Amazon’s stock has dropped sharply in early February 2026 mainly because the company shocked investors with a massive jump in planned spending for 2026, even though its latest earnings were generally solid.

Quick Scoop: What happened to Amazon stock?

  • Amazon reported Q4 2025 revenue of about 213 billion dollars, slightly above Wall Street expectations, and continued strong growth in its AWS cloud business.
  • Despite this, the stock fell roughly 8–9% after the report as investors focused on guidance rather than the headline beat.
  • The biggest shock: Amazon said it plans around 200 billion dollars in capital expenditures (capex) for 2026, far above the roughly 146 billion dollars analysts were expecting.
  • That capex surge raised concerns about profit margins, free cash flow, and how long it might take for these big AI, chips, robotics, and satellite investments to pay off.
  • The drop also comes in the middle of a broader rotation out of expensive tech and AI names after a long run-up, which amplifies any negative surprise.

Key numbers and guidance

  • Q4 2025 revenue: about 213.4 billion dollars, up around 13–14% year over year, and above consensus estimates.
  • EPS: missed by roughly one cent versus expectations, a small miss but enough to feed the “high expectations” narrative.
  • Q1 2026 revenue outlook: around 173.5–178.5 billion dollars, basically in line with or slightly above consensus.
  • 2026 capex outlook: about 200 billion dollars vs. roughly 146 billion dollars expected by Wall Street.
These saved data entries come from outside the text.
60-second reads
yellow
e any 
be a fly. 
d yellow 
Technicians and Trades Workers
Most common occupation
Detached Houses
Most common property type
Why the market freaked out

From a story perspective, this is less “Amazon is doing badly” and more “the bill for the future arrived sooner than expected”:

  1. Capex shock, not demand problem
    • Amazon highlighted big opportunities in AI, chips, robotics, and low‑earth‑orbit satellites (Project Kuiper/LEO) and said it needs massive investment to capture them.
 * Investors worry that so much spending will pressure margins in the near term, even if it could boost profits years down the road.
  1. High expectations and rich valuation
    • After years of strong performance and an AI-driven tech boom, Amazon was priced for clean execution and strong free‑cash‑flow growth.
 * Even a small EPS miss plus a huge jump in planned spending can flip sentiment quickly when a stock is viewed as “expensive.”
  1. Macro and tech-sector mood
    • There is an ongoing rotation out of broad “AI winners” into more selective bets, with some investors trimming large-cap tech after big prior gains.
 * Concerns about consumer strength, holiday spending trends, and overall valuation in mega‑cap tech add to the pressure on Amazon’s share price.
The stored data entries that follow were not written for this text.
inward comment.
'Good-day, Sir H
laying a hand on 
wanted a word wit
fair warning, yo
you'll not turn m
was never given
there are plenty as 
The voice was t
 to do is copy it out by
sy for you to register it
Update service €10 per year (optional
How Wall Street and forums are reacting

  • Some big firms, like Bernstein, still see 2026 as one of the most attractive bull cases for Amazon since the pandemic, pointing to accelerating AWS growth and improving retail margins.
  • Others remain cautious or trim price targets, citing AI competition risk, high spending, and questions about return on those AI and satellite investments.
  • On forums, you see confused posts along the lines of “Why is Amazon stock dropping when earnings looked good?”, with many pointing to the capex guide and broader tech weakness as the main culprits.

Big picture: what it means

  • Short term : The stock is under pressure because investors are repricing Amazon around lower near‑term free cash flow and higher execution risk on huge AI and infrastructure bets.
  • Long term : If Amazon executes, those same investments (AWS capacity for AI, robotics in fulfillment, satellites, advertising, etc.) could support stronger growth and margins later this decade—several analysts still rate the stock “Outperform” or equivalent for that reason.
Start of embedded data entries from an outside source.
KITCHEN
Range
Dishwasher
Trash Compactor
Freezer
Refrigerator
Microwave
This is not financial advice. Always do your own research and consider speaking with a licensed financial advisor before making investment decisions.

TL;DR: Amazon stock dropped mainly because its 2026 spending plans were much higher than Wall Street expected, stoking fears about profits and cash flow, even though its business fundamentals (revenue, AWS growth, retail trends) are still solid.

Information gathered from public forums or data available on the internet and portrayed here.